Key File Operation Information:
   File Path:   C:\Users\.......\AppData\Roaming\Microsoft\Crypto\RSA\S-1-5-21-111111110-1111111174-655555555-1001\0afsdfasdfasdfasdfasdfasdfasdfa7_9asdfasd-15ertwert-bere-cfhghfghfghc
   Operation:   Read persisted key from file.
   Return Code:   0x0

ChuckC

The 1st and most obvious question to ask:

What changed in your environment approximately 3 days ago when these event log entries started being generated in large quantities?

kdmoyers

off-the-wall theory: maybe, just as an experiment, it might be good to log off/disconnect/uninstall  office365, just to see if that has an effect?  You can always reconnect later, I think.   It seems like something is stuck in some sort of authentication loop, and I've heard that office365 does some pretty complex logic in that area...

Not even $0.02,
Kirby
The mind is everything; What you think, you become.

td

A few other random unlikely possibilities include; a viral infection, old and invalid cached credentials,  a changed email password, or none of the above. 
"No one who sees a peregrine falcon fly can ever forget the beauty and thrill of that flight."
  - Dr.

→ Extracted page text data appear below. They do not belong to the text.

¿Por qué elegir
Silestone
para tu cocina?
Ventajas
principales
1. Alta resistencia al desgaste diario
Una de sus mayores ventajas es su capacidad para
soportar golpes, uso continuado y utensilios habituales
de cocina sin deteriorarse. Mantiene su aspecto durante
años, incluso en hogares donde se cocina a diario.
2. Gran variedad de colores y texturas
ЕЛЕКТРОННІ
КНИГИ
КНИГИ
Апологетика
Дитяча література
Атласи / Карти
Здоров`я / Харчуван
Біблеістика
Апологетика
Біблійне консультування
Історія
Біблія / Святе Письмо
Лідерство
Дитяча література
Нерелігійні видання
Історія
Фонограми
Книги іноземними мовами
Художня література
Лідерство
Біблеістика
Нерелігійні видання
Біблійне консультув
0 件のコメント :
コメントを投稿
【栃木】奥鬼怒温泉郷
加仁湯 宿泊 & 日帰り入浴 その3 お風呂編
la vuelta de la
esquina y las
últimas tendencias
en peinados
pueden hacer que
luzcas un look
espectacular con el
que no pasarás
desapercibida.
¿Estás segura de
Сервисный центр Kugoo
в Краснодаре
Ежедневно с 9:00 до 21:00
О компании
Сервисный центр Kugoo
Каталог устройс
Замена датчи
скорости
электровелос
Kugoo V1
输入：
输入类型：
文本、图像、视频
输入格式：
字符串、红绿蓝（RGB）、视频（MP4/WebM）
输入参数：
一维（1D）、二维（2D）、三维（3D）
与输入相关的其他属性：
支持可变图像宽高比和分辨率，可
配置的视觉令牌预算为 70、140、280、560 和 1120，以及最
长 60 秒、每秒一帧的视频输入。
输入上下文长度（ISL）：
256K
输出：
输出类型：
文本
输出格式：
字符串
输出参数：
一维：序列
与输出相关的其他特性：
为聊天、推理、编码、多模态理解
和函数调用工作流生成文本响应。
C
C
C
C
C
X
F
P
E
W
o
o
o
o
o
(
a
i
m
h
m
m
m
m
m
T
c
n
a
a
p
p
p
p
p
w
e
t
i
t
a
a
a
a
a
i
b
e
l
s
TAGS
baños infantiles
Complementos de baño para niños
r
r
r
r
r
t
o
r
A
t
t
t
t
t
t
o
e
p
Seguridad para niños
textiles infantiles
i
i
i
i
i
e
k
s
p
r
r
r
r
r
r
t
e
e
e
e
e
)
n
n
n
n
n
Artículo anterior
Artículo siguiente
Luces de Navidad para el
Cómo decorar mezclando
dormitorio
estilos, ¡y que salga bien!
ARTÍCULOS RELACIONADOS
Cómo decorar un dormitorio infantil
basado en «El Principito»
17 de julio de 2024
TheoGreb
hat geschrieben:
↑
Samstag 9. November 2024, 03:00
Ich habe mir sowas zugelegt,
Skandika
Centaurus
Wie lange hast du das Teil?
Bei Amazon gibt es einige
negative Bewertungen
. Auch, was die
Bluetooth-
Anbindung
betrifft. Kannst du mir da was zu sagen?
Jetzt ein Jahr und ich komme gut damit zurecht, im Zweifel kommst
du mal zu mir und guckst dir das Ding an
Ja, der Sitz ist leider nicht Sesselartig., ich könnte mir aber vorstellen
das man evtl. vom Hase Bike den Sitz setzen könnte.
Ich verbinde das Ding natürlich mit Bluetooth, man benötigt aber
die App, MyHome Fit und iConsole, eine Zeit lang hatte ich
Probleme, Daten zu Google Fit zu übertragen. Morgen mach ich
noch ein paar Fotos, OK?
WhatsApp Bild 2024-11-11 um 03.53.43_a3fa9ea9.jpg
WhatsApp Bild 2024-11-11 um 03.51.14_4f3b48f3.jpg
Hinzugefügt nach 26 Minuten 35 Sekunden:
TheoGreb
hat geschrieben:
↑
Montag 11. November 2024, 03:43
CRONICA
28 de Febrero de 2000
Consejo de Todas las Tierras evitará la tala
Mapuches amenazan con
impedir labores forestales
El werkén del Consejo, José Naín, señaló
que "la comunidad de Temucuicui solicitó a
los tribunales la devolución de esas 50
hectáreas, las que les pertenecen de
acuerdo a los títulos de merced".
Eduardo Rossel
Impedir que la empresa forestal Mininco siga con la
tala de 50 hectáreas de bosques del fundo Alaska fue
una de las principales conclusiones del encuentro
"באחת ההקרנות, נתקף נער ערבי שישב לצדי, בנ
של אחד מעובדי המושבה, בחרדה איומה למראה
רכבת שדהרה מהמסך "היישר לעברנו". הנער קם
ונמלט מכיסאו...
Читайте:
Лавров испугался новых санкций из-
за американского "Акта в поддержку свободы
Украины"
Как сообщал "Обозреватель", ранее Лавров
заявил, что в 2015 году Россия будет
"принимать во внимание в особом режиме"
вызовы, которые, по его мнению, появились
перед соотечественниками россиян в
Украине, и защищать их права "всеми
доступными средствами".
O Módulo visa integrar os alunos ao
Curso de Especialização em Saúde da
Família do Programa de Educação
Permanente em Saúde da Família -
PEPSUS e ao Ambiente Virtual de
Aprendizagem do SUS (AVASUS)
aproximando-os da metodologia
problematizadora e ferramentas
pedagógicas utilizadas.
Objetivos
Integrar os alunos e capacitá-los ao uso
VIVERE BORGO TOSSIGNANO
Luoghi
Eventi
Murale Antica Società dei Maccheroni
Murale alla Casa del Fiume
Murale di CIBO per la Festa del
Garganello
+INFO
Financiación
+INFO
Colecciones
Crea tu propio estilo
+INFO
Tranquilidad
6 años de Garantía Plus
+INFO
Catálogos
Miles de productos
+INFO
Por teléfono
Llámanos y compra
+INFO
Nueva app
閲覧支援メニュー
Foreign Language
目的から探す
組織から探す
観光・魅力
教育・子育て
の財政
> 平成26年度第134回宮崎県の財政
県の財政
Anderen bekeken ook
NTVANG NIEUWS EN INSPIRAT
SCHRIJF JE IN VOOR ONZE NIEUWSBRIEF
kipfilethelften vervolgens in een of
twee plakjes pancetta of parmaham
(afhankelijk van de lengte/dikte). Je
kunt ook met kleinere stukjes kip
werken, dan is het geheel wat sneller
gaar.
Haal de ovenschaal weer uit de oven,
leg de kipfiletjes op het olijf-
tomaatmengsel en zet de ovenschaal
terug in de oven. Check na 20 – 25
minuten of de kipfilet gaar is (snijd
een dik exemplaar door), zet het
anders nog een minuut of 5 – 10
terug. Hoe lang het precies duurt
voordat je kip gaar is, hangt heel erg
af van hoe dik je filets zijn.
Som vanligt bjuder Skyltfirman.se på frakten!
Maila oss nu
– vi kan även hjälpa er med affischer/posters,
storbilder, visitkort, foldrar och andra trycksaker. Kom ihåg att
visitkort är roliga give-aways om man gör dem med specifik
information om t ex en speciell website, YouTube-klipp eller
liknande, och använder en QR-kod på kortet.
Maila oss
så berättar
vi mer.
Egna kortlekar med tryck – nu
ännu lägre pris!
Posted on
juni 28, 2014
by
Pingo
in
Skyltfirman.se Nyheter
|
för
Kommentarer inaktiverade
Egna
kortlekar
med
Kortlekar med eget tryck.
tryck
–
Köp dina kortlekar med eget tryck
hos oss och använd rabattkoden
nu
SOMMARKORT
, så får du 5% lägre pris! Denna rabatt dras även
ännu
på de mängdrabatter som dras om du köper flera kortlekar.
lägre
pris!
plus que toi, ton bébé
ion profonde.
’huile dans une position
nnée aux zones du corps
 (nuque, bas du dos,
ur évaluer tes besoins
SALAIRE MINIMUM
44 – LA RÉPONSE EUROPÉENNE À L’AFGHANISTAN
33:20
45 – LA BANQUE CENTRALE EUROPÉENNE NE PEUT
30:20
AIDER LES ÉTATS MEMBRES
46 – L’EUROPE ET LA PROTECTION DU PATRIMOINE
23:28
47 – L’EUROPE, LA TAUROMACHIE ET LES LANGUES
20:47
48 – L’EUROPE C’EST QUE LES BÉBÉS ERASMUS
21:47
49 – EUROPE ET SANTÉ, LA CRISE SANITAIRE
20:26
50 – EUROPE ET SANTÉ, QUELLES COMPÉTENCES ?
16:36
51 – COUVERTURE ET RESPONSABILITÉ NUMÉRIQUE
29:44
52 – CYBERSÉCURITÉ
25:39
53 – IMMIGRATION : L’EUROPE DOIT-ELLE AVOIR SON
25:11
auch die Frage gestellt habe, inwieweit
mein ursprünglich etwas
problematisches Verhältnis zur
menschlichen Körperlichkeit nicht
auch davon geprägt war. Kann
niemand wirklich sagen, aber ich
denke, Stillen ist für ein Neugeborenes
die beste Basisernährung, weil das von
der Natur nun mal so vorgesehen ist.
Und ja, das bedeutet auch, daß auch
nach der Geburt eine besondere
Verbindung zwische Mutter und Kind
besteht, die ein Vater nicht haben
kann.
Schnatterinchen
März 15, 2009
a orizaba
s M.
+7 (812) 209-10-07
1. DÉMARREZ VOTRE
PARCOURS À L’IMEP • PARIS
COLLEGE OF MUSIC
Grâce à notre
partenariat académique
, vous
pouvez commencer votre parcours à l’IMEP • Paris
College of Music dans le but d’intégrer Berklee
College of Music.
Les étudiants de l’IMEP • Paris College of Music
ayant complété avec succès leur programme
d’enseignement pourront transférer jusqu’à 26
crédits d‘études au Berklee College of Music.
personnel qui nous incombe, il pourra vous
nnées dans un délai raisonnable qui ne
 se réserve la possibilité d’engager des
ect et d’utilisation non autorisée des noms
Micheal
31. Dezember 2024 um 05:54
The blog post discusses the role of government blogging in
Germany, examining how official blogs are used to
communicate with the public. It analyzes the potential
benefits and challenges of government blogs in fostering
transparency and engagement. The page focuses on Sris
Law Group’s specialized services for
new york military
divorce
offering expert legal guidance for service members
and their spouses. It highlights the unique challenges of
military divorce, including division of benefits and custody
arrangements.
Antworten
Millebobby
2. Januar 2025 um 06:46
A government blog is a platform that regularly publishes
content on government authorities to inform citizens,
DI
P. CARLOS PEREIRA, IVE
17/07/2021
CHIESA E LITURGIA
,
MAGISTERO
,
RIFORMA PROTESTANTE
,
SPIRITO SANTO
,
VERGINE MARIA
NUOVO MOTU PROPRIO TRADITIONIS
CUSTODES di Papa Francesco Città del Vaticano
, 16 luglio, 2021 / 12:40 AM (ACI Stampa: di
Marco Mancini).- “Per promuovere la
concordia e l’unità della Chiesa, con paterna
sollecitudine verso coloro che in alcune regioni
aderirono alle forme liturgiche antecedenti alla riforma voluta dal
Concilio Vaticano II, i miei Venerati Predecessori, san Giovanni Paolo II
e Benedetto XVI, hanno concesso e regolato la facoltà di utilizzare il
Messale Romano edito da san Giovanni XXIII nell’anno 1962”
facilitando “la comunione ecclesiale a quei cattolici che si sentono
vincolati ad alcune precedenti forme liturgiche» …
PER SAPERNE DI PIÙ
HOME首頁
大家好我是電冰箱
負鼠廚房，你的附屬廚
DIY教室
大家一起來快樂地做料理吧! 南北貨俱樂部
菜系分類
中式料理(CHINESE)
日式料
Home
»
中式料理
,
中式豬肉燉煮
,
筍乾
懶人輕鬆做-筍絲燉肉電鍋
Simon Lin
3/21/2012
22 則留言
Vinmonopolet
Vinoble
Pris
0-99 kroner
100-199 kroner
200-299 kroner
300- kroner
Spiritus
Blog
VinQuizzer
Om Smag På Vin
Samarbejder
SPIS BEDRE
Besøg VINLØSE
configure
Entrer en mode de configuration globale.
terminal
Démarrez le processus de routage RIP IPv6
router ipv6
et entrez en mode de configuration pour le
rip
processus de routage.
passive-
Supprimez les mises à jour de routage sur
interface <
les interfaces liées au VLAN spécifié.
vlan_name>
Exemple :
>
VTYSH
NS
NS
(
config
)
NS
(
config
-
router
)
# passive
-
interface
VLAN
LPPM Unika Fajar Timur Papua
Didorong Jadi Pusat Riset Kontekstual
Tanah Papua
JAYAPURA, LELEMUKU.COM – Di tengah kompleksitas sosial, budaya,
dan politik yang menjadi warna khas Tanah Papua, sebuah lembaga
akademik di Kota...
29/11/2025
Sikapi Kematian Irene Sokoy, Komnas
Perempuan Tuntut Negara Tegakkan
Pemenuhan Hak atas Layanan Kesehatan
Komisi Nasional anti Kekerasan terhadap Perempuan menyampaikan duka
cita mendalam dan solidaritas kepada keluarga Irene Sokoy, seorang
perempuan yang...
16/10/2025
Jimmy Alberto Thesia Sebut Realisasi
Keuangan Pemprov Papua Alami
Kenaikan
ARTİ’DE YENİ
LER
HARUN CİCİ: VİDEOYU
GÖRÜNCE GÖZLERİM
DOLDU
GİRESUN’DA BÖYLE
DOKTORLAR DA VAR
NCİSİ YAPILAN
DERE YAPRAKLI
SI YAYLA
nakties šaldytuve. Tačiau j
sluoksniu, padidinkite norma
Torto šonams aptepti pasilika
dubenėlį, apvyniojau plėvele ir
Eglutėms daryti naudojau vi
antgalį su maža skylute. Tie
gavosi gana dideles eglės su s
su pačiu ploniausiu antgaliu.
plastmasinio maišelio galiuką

Tom Cade

JTaylor

Thanks all.   Nothing changed of which I am aware but obviously something did.   Became aware of it when I started processing tens of gigs of data but that seemed like an unlikely cause and more likely just was something with which it more blatantly interfered.   Hadn't noticed the office-365 note until gathering the stuff for the post so will look in that direction.   Although, one thing that does come to mind is that Windows was complaining the other day about a login being bad and I told it to fix it.   Maybe something with that, which could be office365 related.   I have a personal business acount and another work related account.   Maybe they are fighting with each other???

Thanks again.    This was helpful.

Jim

JTaylor

Thought I should report back since you were kind enough to reply.   Still a problem but in some ways better.   I think it does have something to do with the LARGE files with which I am working.  Logged out of Office365 and then the error messages started referencing Carbonite.   Realized it was backing up the files with which I am working so told it to skip those folders.   Still get the Events though but has quieted down some.  If I go and work on other stuff then it almost quits but when I return to those folders and that project it picks back up again.  Oh well, I do appreciate the suggestions.  Will see what happens when I finish this project.

Thanks again.

Jim

JTaylor

Turns out it was my mouse and also maybe my web cam.   Didn't realize it would generate such errors if a mouse was bad but finally ran across a post somewhere in which someone mentioned a similar issue and their resolution.   It got better after disconnecting my web cam but was getting worse again so just swapped mice and so far the problem has stopped.

Jim

kdmoyers

wow! that's instructive. the mouse!
Thanks for posting Jim.
-K
The mind is everything; What you think, you become.